> **Work task**:
Output all the entries word for word. Omit the pictures.

******************************

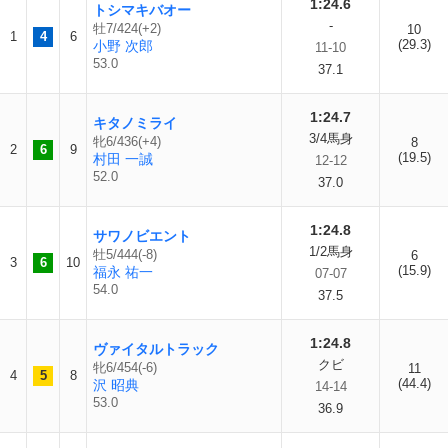
1:24.6
トシマキバオー
-
牡7/424(+2)
10
1
4
6
(29.3)
小野 次郎
11-10
53.0
37.1
1:24.7
キタノミライ
3/4馬身
牝6/436(+4)
8
2
6
9
(19.5)
村田 一誠
12-12
52.0
37.0
1:24.8
サワノビエント
1/2馬身
牡5/444(-8)
6
3
6
10
(15.9)
福永 祐一
07-07
54.0
37.5
1:24.8
ヴァイタルトラック
クビ
牝6/454(-6)
11
4
5
8
(44.4)
沢 昭典
14-14
53.0
36.9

******************************

> **Answer to this task**:
1:24.6
トシマキバオー
-
牡7/424(+2)
10
1
4
6
(29.3)
小野 次郎
11-10
53.0
37.1
1:24.7
キタノミライ
3/4馬身
牝6/436(+4)
8
2
6
9
(19.5)
村田 一誠
12-12
52.0
37.0
1:24.8
サワノビエント
1/2馬身
牡5/444(-8)
6
3
6
10
(15.9)
福永 祐一
07-07
54.0
37.5
1:24.8
ヴァイタルトラック
クビ
牝6/454(-6)
11
4
5
8
(44.4)
沢 昭典
14-14
53.0
36.9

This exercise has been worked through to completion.